Lafarge’s two largest shareholders, the holding companies of Belgian Albert Frère, and Nassef Sawiris, Egypt’s richest man, are already in favour of the deal.

But ISS, the shareholder advisory service, while acknowledging that it had a “clear strategic rationale”, warned last week [April 20] that bridging the cultural gap between the two companies remained a challenge, that promised synergies might not materialise,and that Mr Olsen was untested as a chief executive and execution might as a result suffer.

Mr Lafont is sanguine, saying “there is a good momentum, we are close to the end” but he refuses to comment on whether Filaret Galchev, head of Eurocement, the Russian company that is Holcim’s second-largest shareholder, will receive a seat on the board of the merged company as he has requested in return for his support.

The request, if acceded to, would disrupt the careful balance of seven Lafarge representatives to seven Holcim representatives on the merged company’s board.


And he airily waves away concerns that disagreements between Holcim’s former biggest shareholders, the founding family of Thomas Schmidheiny and Mr Galchev, not to mention potential friction as the two co-chairmen work out their respective roles, could impede the smooth running of LafargeHolcim.

“Worries?
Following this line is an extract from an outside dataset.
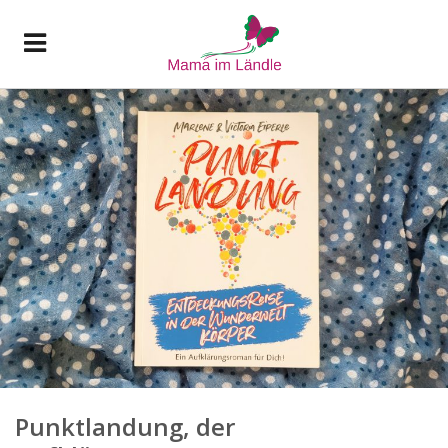
Punktlandung, der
Why should I be worried?” he says. “To merge these two companies is a once-in-a-generation opportunity to transform an industry.”

He argues that the benefits of the deal, such as the €1.4 billion in promised savings, far outweigh its challenges.

“When you put two people together, one of Lafarge with one in Holcim, they are rapidly talking about how to get the best idea from the other. If they do that, there is a huge amount of money to make and that is part of the synergies.”

He will not say, though, what return on capital the new company will target, a key question for investors given that in recent years Lafont has been able to fund its dividend only through asset sales rather than from cash flow.

Instead he argues that the cultural differences between Holcim and Lafarge have been overplayed. “The most important thing to remember [is that] the things which are uniting us are much bigger than the things which are dividing us, and what is uniting us is the fact that we are all cement people.”

A “cement person”, according to Mr Lafont, has a time horizon of 50 years. Hopefully investors will not have to wait that long before they are able to judge whether LafargeHolcim is a success.